Playing for Charlie
Details: (M), 88 mins, In Cinemas 6 May 2010, Australia, English
Synopsis: Sixteen-year-old Tony Hobb's life is caught between duty, despair and hope for the future, and he's forced to make a life-changing decision. A coming of age drama that explores the delicate relationship between a young mother and her teenage son after the recent death of his father.
Local rites of passage drama scores a goal.

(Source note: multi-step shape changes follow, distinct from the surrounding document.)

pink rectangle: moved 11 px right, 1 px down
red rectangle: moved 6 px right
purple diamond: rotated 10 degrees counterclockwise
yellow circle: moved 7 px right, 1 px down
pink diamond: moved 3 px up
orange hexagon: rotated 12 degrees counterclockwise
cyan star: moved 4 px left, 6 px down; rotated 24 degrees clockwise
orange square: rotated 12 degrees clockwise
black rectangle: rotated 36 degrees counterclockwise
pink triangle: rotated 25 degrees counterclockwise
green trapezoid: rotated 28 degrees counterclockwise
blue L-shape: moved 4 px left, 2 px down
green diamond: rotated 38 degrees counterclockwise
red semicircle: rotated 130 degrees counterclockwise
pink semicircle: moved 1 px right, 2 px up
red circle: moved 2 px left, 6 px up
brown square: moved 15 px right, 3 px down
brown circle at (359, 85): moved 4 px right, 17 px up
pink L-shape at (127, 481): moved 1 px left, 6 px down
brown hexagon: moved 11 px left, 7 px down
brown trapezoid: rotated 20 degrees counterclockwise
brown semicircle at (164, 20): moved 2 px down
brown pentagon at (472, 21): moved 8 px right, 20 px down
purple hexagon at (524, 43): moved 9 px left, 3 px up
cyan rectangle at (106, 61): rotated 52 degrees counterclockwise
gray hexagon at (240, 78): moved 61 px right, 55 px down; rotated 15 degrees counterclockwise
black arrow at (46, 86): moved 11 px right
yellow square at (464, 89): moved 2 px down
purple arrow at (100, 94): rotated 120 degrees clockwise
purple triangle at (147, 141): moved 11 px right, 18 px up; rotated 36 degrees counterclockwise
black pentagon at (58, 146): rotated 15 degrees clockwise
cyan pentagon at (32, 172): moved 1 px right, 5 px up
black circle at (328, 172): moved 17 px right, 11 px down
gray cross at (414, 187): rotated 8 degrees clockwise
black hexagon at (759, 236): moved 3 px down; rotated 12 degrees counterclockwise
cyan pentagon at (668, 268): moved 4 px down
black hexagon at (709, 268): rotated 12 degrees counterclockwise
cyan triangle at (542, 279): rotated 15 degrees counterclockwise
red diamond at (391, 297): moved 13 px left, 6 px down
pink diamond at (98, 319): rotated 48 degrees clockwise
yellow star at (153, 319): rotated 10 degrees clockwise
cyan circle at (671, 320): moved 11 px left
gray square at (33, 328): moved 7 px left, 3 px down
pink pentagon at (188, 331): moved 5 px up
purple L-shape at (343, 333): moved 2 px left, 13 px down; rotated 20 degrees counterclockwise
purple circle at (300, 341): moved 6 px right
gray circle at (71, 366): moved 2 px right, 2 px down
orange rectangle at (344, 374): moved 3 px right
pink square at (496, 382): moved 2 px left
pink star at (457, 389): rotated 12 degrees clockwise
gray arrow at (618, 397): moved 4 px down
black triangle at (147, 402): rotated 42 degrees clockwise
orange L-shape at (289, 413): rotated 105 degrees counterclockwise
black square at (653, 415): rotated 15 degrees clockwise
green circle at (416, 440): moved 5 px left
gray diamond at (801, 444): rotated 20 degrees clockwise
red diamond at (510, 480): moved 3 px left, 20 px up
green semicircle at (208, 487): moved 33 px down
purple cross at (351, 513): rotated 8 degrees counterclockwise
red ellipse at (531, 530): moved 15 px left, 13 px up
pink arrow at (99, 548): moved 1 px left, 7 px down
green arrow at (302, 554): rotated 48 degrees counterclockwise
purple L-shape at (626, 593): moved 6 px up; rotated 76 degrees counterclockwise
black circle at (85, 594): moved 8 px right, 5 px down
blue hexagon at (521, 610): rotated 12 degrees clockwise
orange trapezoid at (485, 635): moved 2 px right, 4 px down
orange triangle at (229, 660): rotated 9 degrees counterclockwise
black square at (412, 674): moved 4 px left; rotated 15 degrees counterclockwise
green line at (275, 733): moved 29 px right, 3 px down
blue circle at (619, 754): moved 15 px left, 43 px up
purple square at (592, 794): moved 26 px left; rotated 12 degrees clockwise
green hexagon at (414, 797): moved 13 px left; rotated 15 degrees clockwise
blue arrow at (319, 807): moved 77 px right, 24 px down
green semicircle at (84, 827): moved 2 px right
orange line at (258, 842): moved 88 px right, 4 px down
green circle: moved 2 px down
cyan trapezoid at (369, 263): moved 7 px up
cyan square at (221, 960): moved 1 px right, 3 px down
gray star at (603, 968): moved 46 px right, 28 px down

Over two years have passed since Pene Patrick’s debut feature was produced, and Playing For Charlie’s resemblance to the sort of films the Australian industry was making at the time is obvious. It casts a look at the dark heart of suburbia and its impact on a good person’s potential, as did other 2007/08 films such as Christopher Weekes’ Bitter & Twisted, Elissa Downs’ The Black Balloon, Cathy Randall’s Hey Hey It’s Esther Blueberger, Cherie Nowlan’s Clubland, Daniel Krige’s West, Dan Castle’s Newcastle and Anthony Hayes’ Ten Empty.
But, like The Black Balloon (and unlike the rest of those films), Playing For Charlie rises above its stock material with an empathetic commitment to its characters’ emotional lives. As the mechanics of the story grind on, the audience is rewarded with a strong connection; the lives in Patrick’s film feel warmly familiar.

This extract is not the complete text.